NPL = Natural Language Processing, common in AI

PyTorch has a Transformer class that allows you to define the overall parameters of a transformer model - the number of attention heads, the number of encoder & decoder layers, dropout and activation functions, etc.

documantation to Transformers: https://pytorch.org/docs/stable/nn.html#transformer-layers

and tutorial: https://pytorch.org/tutorials/beginner/transformer_tutorial.html

# Other Layers and Functions

### Data manipulation Layers
There are other layer types that perform important functions in models, but don't participate in the learning process themselves.

- Max pooling(and its twin, min pooling) reduce a tensor by combining cells, and assigning the maximum value of the input cells o the output cell

In [None]:
# for example
my_tensor = torch.rand(1, 6, 6)
print(my_tensor)

maxpool_layer = torch.nn.MaxPool2d(3)
print(maxpool_layer(my_tensor))

print(f'My_tensor: {my_tensor.shape} | Maxpool: {maxpool_layer(my_tensor).shape}')

tensor([[[0.9032, 0.9015, 0.3176, 0.0506, 0.4068, 0.3693],
         [0.8099, 0.7067, 0.5140, 0.2802, 0.4934, 0.7527],
         [0.1873, 0.1097, 0.0329, 0.4705, 0.7273, 0.7777],
         [0.2521, 0.2762, 0.2899, 0.4091, 0.1444, 0.9342],
         [0.0169, 0.6084, 0.0200, 0.3301, 0.5943, 0.0153],
         [0.1782, 0.2835, 0.1359, 0.5681, 0.1155, 0.8131]]])
tensor([[[0.9032, 0.7777],
         [0.6084, 0.9342]]])
My_tensor: torch.Size([1, 6, 6]) | Maxpool: torch.Size([1, 2, 2])


Each of the values in the maxpooled output is the maximum value of each quadrant of the 6x6 input.

- Normalization layers = re-center and normalize the output of one layer before feeding it to another.
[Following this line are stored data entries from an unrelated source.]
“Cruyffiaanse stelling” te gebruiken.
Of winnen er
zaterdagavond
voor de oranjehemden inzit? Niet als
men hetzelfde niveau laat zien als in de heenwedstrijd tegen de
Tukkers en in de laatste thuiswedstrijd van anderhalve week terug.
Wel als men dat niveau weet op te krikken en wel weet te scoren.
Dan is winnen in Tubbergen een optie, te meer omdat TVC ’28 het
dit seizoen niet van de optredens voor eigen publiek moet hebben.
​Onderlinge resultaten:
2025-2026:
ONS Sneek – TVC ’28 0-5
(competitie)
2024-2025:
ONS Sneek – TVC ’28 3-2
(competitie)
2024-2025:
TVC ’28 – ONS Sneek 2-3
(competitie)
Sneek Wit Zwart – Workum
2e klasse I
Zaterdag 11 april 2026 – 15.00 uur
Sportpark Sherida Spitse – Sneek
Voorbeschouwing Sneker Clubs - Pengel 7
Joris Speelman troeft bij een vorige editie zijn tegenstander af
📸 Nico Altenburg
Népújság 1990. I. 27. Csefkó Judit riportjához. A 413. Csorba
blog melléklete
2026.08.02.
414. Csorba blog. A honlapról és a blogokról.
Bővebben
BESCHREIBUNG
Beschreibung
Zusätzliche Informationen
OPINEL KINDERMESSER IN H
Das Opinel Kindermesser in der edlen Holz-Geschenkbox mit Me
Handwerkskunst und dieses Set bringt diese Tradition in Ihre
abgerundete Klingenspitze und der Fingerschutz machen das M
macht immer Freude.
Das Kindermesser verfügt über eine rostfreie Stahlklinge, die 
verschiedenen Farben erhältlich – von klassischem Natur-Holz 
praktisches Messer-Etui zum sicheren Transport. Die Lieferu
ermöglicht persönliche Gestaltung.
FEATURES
Centering the and scaling the intermediate tensors has a number of beneficial effects, such as letting you use higher learning rates without exploding/vanishing gradients.

In [None]:
my_tensor = torch.rand(1, 4, 4) * 20 + 5
print(my_tensor)

print(my_tensor.mean())

norm_layer = torch.nn.BatchNorm1d(4)
normed_tensor = norm_layer(my_tensor)
print(normed_tensor)

print(normed_tensor.mean())

tensor([[[ 7.9611,  8.7461, 17.5208,  9.4717],
         [14.7659,  7.1994,  7.6848, 10.2895],
         [ 6.7386, 17.0155, 16.3440, 13.5909],
         [19.6604, 15.5439, 17.4119, 20.3279]]])
tensor(13.1420)
tensor([[[-0.7707, -0.5666,  1.7153, -0.3779],
         [ 1.5937, -0.9285, -0.7667,  0.1015],
         [-1.6436,  0.8836,  0.7185,  0.0415],
         [ 0.7525, -1.4223, -0.4354,  1.1051]]],
       grad_fn=<NativeBatchNormBackward0>)
tensor(6.7055e-08, grad_fn=<MeanBackward0>)
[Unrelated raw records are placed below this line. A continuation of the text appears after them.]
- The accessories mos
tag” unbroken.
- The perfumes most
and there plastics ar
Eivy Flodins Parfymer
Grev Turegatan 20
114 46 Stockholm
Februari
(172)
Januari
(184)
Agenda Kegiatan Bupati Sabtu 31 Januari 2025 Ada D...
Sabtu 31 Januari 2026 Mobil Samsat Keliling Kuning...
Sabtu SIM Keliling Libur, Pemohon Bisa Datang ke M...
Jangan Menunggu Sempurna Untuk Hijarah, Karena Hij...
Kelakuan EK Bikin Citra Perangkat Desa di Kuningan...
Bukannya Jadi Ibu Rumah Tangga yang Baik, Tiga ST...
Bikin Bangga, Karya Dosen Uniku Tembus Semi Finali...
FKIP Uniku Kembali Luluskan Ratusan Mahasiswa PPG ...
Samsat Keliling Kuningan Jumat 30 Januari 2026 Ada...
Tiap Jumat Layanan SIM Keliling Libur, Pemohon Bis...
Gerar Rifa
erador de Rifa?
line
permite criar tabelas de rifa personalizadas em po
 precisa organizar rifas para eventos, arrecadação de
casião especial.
The normalized tensors is a smaller number, grouped aroud zero. This is beneficial because many activation functions have their strongest gradients near 0, but sometimes suffer from vanishing or exploding gradients for inputs that drive them far away from zero

- Dropout Layers = are a tool for encouraging sparse representations in your model - that is, pushing it to do inference with less data.
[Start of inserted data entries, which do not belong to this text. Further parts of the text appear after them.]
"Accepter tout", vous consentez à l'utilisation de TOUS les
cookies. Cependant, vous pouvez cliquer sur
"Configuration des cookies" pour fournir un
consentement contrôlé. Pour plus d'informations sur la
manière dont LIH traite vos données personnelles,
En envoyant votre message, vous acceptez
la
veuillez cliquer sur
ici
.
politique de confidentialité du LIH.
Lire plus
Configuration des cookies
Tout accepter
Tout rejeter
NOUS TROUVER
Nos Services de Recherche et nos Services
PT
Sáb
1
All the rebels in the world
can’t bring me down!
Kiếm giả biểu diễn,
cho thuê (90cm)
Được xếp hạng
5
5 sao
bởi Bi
Dropout layers work by randomly setting parts of the input tensor during training - dropout layers are always turned off for inference. This forces the model to learn against this masked or reduced dataset. For example:

In [None]:
my_tensor = torch.rand(1, 4, 4)

dropout = torch.nn.Dropout(p=0.4)
print(dropout(my_tensor))
print(dropout(my_tensor))

tensor([[[0.0000, 0.2500, 0.9918, 1.6259],
         [1.0676, 0.4539, 0.2993, 0.0000],
         [0.0000, 1.4900, 1.2566, 1.2189],
         [1.2045, 0.0000, 0.3699, 1.1011]]])
tensor([[[0.4019, 0.2500, 0.9918, 0.0000],
         [1.0676, 0.0000, 0.2993, 0.0000],
         [0.2511, 1.4900, 0.0000, 1.2189],
         [0.0000, 1.4670, 0.0000, 0.0000]]])


#  Activation Functions

Activation function make deep learning possible. A neural network is a program with many parameters that simulates mathematical function.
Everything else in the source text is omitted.